Showing posts with label denial. Show all posts
Showing posts with label denial. Show all posts

Monday, May 29, 2017

Denial

A friend was taken to the hospital with severe breathing difficulties.

We do this, as he did, when we're older: we pretend severe symptoms are:
(1)Passing
(2)Imagination
(3)A nuisance, but let's not tell anyone because, you know, they might over-react and worry and insist on stupid stuff like ambulances.

He's been hospitalized a week now and all sorts of nuisancy eye-rolling tests have occurred which he has shared with some of his closest friends.

It turns out there are four blockages in the veins leading to his heart, pretty severe blockages, which is going to necessitate by-pass surgeries as stents are considered too risky as he's 76. So he's in line for major surgery and it might be today.

Like myself, he was a heavy smoker and we quit about the same time, around thirty years ago.

BUT the lifelong effects are with us both. And when doctors and technicians informed me about MY smoking and the now disastrous effects on my legs and arms, my internal dialogue tells me they haven't a clue, look at the running races, the half-marathons, etc., how could a long ago habit affect me now?

My friend T has reinforced all this ridiculous denial for me. And I do so wish the young would quit while there is time. I quit in my forties after only 24 years of it but it was enough to do untold damage to my vascular system which has now aged and is unable to cope anymore. Much like my friend T's.

We've been led to believe it's lung cancer we should be worried about. But I, for one, ignored the fine print of it's other long-term effects. T has brought it all home to me, and now I really believe that yes, it was the stupid smoking that I'm paying for now.

Monday, June 09, 2014

Black and White and Denial all Over


Part 1 of _____

Another of my lobes has exploded, so enough of my blog-fluff for now:

Tuam. Dead children being tossed in unmarked disused septic tanks in Galway up to 1961. The stark horror of it all. But nothing is black and white is it? The debate can rage on if it was or wasn't a septic tank. Distraction from the huge black elephant lounging about in the living room shoving everything else out of sight. I read vituperative blasts of prose condemning the "bitches", the "evil bitches" who ran these horrific homes for "wayward girls" who had the temerity to get themselves pregnant, all by themselves. The bases were covered in these places - if they were younger than the age of consent, still children themselves: well then the devil himself had a hand in it, making them tempting seductresses of innocent adult males, be they their fathers, uncles, brothers or the local priests. Those fathers of these casual sperm implantations were never made accountable. Or answerable to the law of the land. Oh, sorry, the land where the word "rape" was never countenanced. And paedophilia I didn't know about apart from a difficult to spell word in crossword puzzles.

She must have been "asking for it" was the phrase I heard around my house.

There was a girl in my class in national school. We were 12. Just past our confirmation where we pledged our purity, our bodies, ourselves to the Invisible Cosmic Housekeeper. By the age of 12 I'd been touched inappropriately by men a few times which I've written about on this blog - no little girls are safe in a patriarchal culture such as Ireland was in my time. This little girl's mother was a casual church acquaintance of my mother. They were poor. I remember that. Kathleen was her name. Kathleen got very fat very quickly and then one day never showed up at school again.
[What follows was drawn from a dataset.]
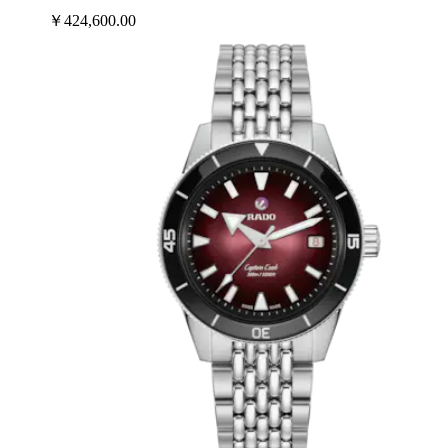
￥424,600.00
I kept pestering my mother as to what happened to Kathleen. Finally my mother broke down and told me Kathleen's mother was expecting another child (her fourteenth) and was older (mid forties) and Kathleen had to stay home and help her.

Later, much later, I was in high school and had seen Kathleen around, wheeling an obviously mentally challenged toddler in a stroller, my mother told me Kathleen was one of the "lucky ones" and didn't have to go to a "home for bad girls."

And that's when I heard another phrase, common in use in Ireland then: Kathleen had "allowed" someone to "interfere" with her.

Later again, my mother told me it was Kathleen's father who had "interfered" with several of his daughters, thus the massive "retardation" in the younger "siblings" and an aging mother covering it up, to protect her daughters from the hellish "homes" run by the sisters.

He was a good man, a pillar of the church, said my mother, with only the one "weakness".

A good man? I asked her in disbelief, a good man?

Ah, said my mother, sure he didn't drink at all.